Last Updated : 30 November 2016
Table of contents

    Talk by Professor Julie Barnett, University of Bath, UK

    food risk communicationThe language of risk has become ubiquitous over the last 20 years. High profile risk issues have attracted both policy and public attention although often with notable variations in the direction and degree of that attention, as exemplified in incidents around salmonella in eggs, BSE (Bovine Spongiform Encephalopathy) and GM (Genetically modified) food. In addition, public bodies seeking to communicate risk as well as those that receive and interpret that information have certain predispositions. However, it’s important not to unthinkingly designate publics as irrational and to recognise that risk communicators may be inappropriately confident in the effectiveness of information provision.

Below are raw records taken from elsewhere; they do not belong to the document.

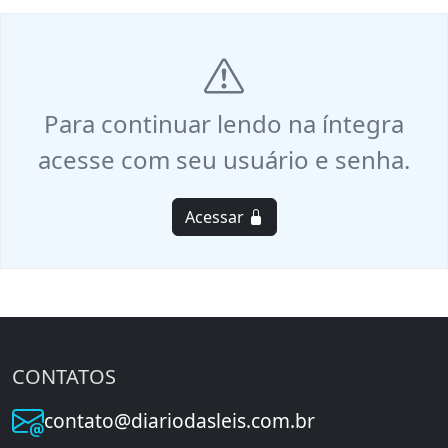
Para continuar lendo na íntegra
acesse com seu usuário e senha.
Acessar
CONTATOS
contato@diariodasleis.com.br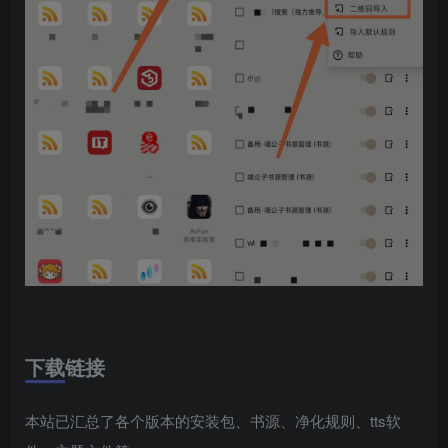
下载链接
本站已汇总了各个版本的安装包、书源、净化规则、tts软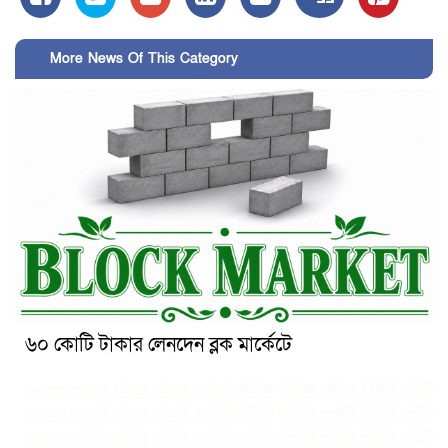
More News Of This Category
৬০ কোটি টাকার লেনদেন ব্লক মার্কেটে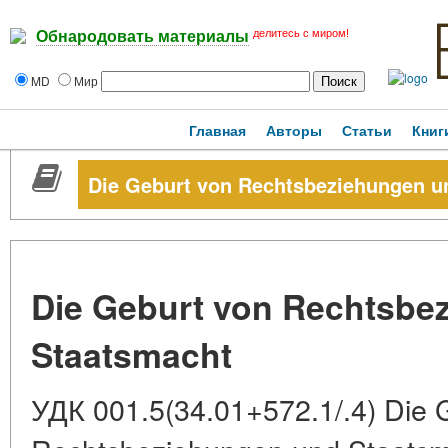
делитесь с миром!
Обнародовать материалы
MD
Мир
Главная
Авторы
Статьи
Книг
Die Geburt von Rechtsbeziehungen u
Die Geburt von Rechtsbe
Staatsmacht
УДК 001.5(34.01+572.1/.4) Die 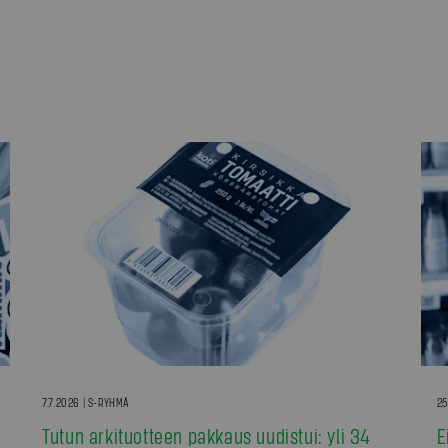
7.7.2026 | S-RYHMÄ
25
Tutun arkituotteen pakkaus uudistui: yli 34
E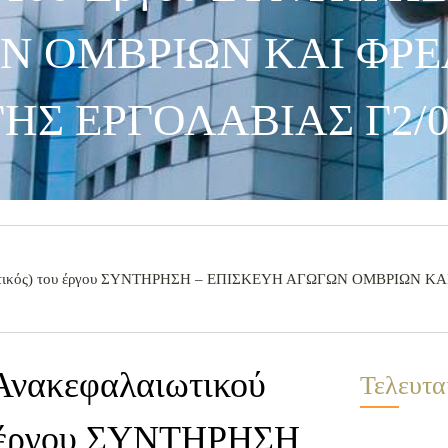
Ν ΟΜΒΡΙΩΝ ΚΑΙ ΦΡΕ
ΗΣ ΕΡΓΟΛΑΒΙΑΣ Γ2/0
τοποιητικός) του έργου ΣΥΝΤΗΡΗΣΗ – ΕΠΙΣΚΕΥΗ ΑΓΩΓΩΝ ΟΜΒΡΙΩΝ
 Ανακεφαλαιωτικού
Τελευτα
ου έργου ΣΥΝΤΗΡΗΣΗ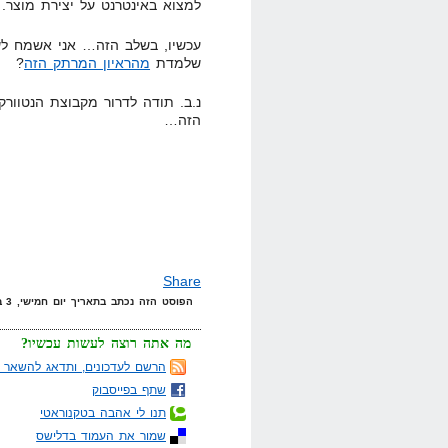
למצוא באינטרנט על יצירת מוצר.
שלמדת
מהראיון המרתק הזה
?
הזה…
Share
הפוסט הזה נכתב בתאריך יום חמישי, 3 בנובמבר, 2011 בשעה 9:14 תחת הקטגוריות
מה אתה רוצה לעשות עכשיו?
הרשם לעדכונים, ותדאג להשאר מ
שתף בפייסבוק
תנו לי אהבה בטקנוראטי
שמור את העמוד בדלישס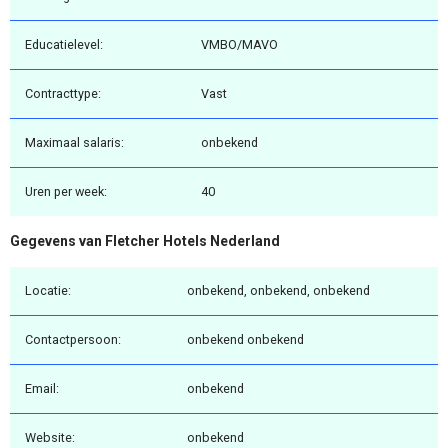
Educatielevel:
VMBO/MAVO
Contracttype:
Vast
Maximaal salaris:
onbekend
Uren per week:
40
Gegevens van Fletcher Hotels Nederland
Locatie:
onbekend, onbekend, onbekend
Contactpersoon:
onbekend onbekend
Email:
onbekend
Website:
onbekend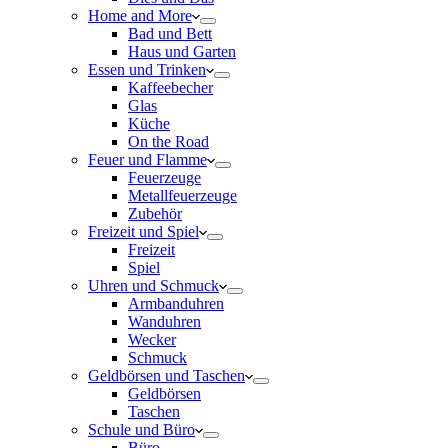
Home and More
Bad und Bett
Haus und Garten
Essen und Trinken
Kaffeebecher
Glas
Küche
On the Road
Feuer und Flamme
Feuerzeuge
Metallfeuerzeuge
Zubehör
Freizeit und Spiel
Freizeit
Spiel
Uhren und Schmuck
Armbanduhren
Wanduhren
Wecker
Schmuck
Geldbörsen und Taschen
Geldbörsen
Taschen
Schule und Büro
Büro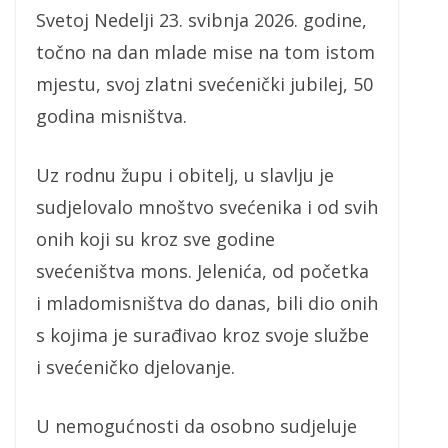
Svetoj Nedelji 23. svibnja 2026. godine,
točno na dan mlade mise na tom istom
mjestu, svoj zlatni svećenički jubilej, 50
godina misništva.
Uz rodnu župu i obitelj, u slavlju je
sudjelovalo mnoštvo svećenika i od svih
onih koji su kroz sve godine
svećeništva mons. Jelenića, od početka
i mladomisništva do danas, bili dio onih
s kojima je surađivao kroz svoje službe
i svećeničko djelovanje.
U nemogućnosti da osobno sudjeluje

    There’s a need to recognise the full range of challenges for communicating about risk but risk communication is not about getting people to adopt the perspective of experts. Listening is a vital part of risk communication and interventions to enhance risk appreciation must be designed with the involvement of stakeholders.

    Against this backdrop the FoodRisC project studied the rise of social media and the potential value that user generated content provides for risk communicators to understand the significance of the rise and fall of media attention. The project explored what was termed ‘listening technologies’: Chorus software for data gathering and visual analytics. This software focused on Twitter and the move of tweet content from information provision to interpretation at different stages in the hazard sequence and the way in which tweet content was aligned to the recognition of, and response to, uncertainty.

    The necessity for risk communicators to recognise what questions people have and what sense they are making of risk information is the focus of the second listening technology: Vizzata. Vizzata is an evidence-based online platform providing a new way of doing qualitative research. Using Vizzata provides a reliable way to access consumer views, to discover and assess reactions to unfamiliar issues and to test and tailor communication materials in a user-friendly interface. The utility of Vizzata has been illustrated in a range of empirical studies and the user evaluations have been positive. The horse meat incident provided an opportunity for Vizzata to be deployed within a few days of the early announcements and characterise public sensibilities in a way that was clearly validated by later assessments.

    In the area of risk communication in a social context, the focus tends to be on reducing public concern and providing reassurance. There are also interventions that seek to increase attention to support changed health behaviours. The philosophy underlying myPace platform, a technology connecting the dietitians with their clients – through a mobile phone application – to support dietetic practice, recognises the importance of relationship and seeks to extend and enhance the value of the face to face relationship within an online platform that also delivers key behaviour change techniques.


    1. Barnett J, et al. (2014). myPace: An integrative health platform for supporting weight loss and maintenance behaviors. IEEE Journal of Biomedical and Health Informatics 19(1):109-116.

    2. Barnett J, et al. (2016). Consumers' confidence, reflections and response strategies following the horsemeat incident. Food Control 59:721-730.

    3. Gaspar R, et al. (2014). Tweeting during food crises: A psychosocial analysis of threat coping expressions in Spain, during the 2011 European EHEC outbreak. International Journal of Human-Computer Studies 72(2):239-254.